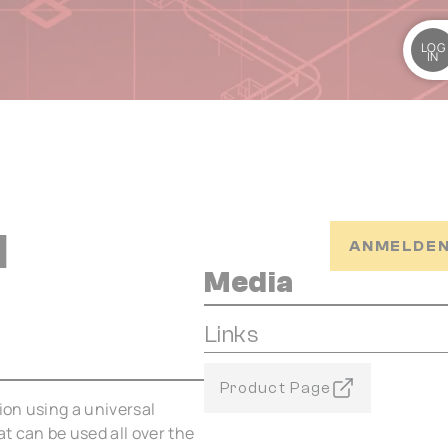
LOG
IN
I
ANMELDEN
Media
Links
Product Page
on using a universal
t can be used all over the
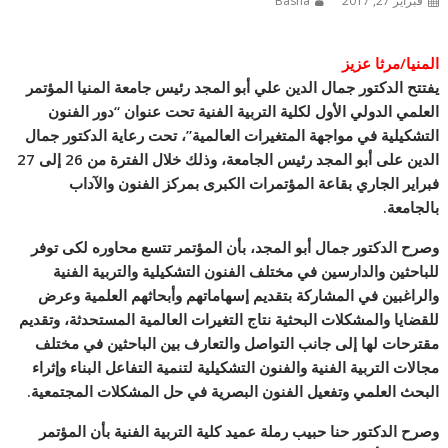
فبراير 27, 2017
Basha
المنيا/مرثا عزيز
يفتتح الدكتور جمال الدين علي أبو المجد رئيس جامعة المنيا المؤتمر
العلمي الدولي الأول لكلية التربية الفنية تحت عنوان “دور الفنون
التشكيلية في مواجهة المتغيرات العالمية”، تحت رعاية الدكتور جمال
الدين على أبو المجد رئيس الجامعة، وذلك خلال الفترة من 26 إلى 27
فبراير الجاري بقاعة المؤتمرات الكبرى بمركز الفنون والآداب
بالجامعة.
وصرح الدك
تور جمال أبو المجد، بأن المؤتمر تتسع محاوره لكى توفر
للباحثين والدارسين في مختلف الفنون التشكيلية والتربية الفنية
والراغبين في المشاركة بتقديم إسهاماتهم وأبحاثهم العلمية وعرض
للقضايا والمشكلات البحثية نتاج التغيرات العالمية المستحدثة، وتقديم
مقترحات لها إلى جانب التواصل والتعارف بين الباحثين في مختلف
مجالات التربية الفنية والفنون التشكيلية لتنمية التفاعل البناء وإثراء
البحث العلمي وتفعيل الفنون البصرية في حل المشكلات المجتمعية.
وصرح الدكتور حنا حبيب رملة عميد كلية التربية الفنية بأن المؤتمر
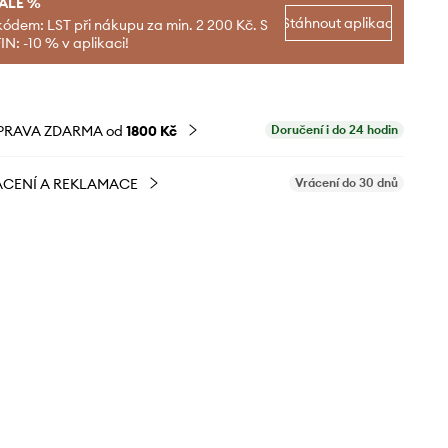
SALE %
Stáhnout aplikaci
kódem: LST při nákupu za min. 2 200 Kč. S
N: -10 % v aplikaci!
PRAVA ZDARMA od
1800 Kč
Doručení i do 24 hodin
CENÍ A REKLAMACE
Vrácení do 30 dnů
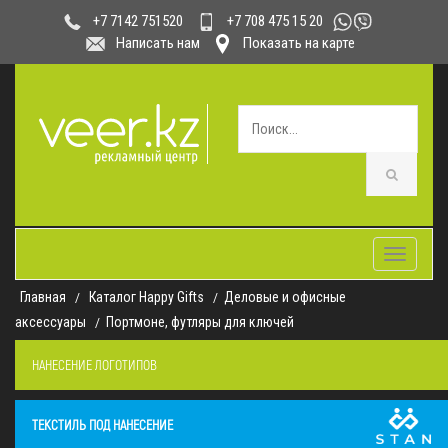
+7 708 475 15 20
+7 7142 751520
Написать нам
Показать на карте
Toggle
navigatio
Главная
Каталог Happy Gifts
Деловые и офисные
аксессуары
Портмоне, футляры для ключей
НАНЕСЕНИЕ ЛОГОТИПОВ
ТЕКСТИЛЬ ПОД НАНЕСЕНИЕ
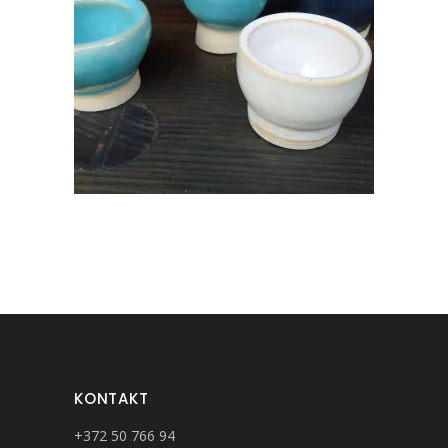
€
10.00
KONTAKT
+372 50 766 94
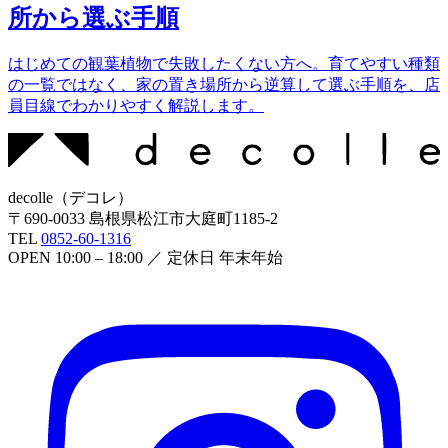
所から選ぶ手順
はじめての観葉植物で失敗したくない方へ。育てやすい種類
の一覧ではなく、家の置き場所から逆算して選ぶ手順を、店
員目線でわかりやすく解説します。
decolle
（
デコレ
）
〒
690-0033
島根県松江市大庭町1185-2
TEL
0852-60-1316
OPEN
10:00 – 18:00
／ 定休日
年末年始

• **What you should do**: Return each line of the data, keeping its wording exact and omitting pictures.

• **Exercise response**:
LOG
IN
I
ANMELDEN
Media
Links
Product Page
on using a universal
t can be used all over the
فبراير 27, 2017
Basha
المنيا/مرثا عزيز
يفتتح الدكتور جمال الدين علي أبو المجد رئيس جامعة المنيا المؤتمر
العلمي الدولي الأول لكلية التربية الفنية تحت عنوان “دور الفنون
التشكيلية في مواجهة المتغيرات العالمية”، تحت رعاية الدكتور جمال
الدين على أبو المجد رئيس الجامعة، وذلك خلال الفترة من 26 إلى 27
فبراير الجاري بقاعة المؤتمرات الكبرى بمركز الفنون والآداب
بالجامعة.
وصرح الدك
تور جمال أبو المجد، بأن المؤتمر تتسع محاوره لكى توفر
للباحثين والدارسين في مختلف الفنون التشكيلية والتربية الفنية
والراغبين في المشاركة بتقديم إسهاماتهم وأبحاثهم العلمية وعرض
للقضايا والمشكلات البحثية نتاج التغيرات العالمية المستحدثة، وتقديم
مقترحات لها إلى جانب التواصل والتعارف بين الباحثين في مختلف
مجالات التربية الفنية والفنون التشكيلية لتنمية التفاعل البناء وإثراء
البحث العلمي وتفعيل الفنون البصرية في حل المشكلات المجتمعية.
وصرح الدكتور حنا حبيب رملة عميد كلية التربية الفنية بأن المؤتمر
SALE %
Stáhnout aplikaci
kódem: LST při nákupu za min. 2 200 Kč. S
N: -10 % v aplikaci!
PRAVA ZDARMA od
1800 Kč
Doručení i do 24 hodin
CENÍ A REKLAMACE
Vrácení do 30 dnů
+7 708 475 15 20
+7 7142 751520
Написать нам
Показать на карте
Toggle
navigatio
Главная
Каталог Happy Gifts
Деловые и офисные
аксессуары
Портмоне, футляры для ключей
НАНЕСЕНИЕ ЛОГОТИПОВ
ТЕКСТИЛЬ ПОД НАНЕСЕНИЕ
€
10.00
KONTAKT
+372 50 766 94
所から選ぶ手順
はじめての観葉植物で失敗したくない方へ。育てやすい種類
の一覧ではなく、家の置き場所から逆算して選ぶ手順を、店
員目線でわかりやすく解説します。
decolle
（
デコレ
）
〒
690-0033
島根県松江市大庭町1185-2
TEL
0852-60-1316
OPEN
10:00 – 18:00
／ 定休日
年末年始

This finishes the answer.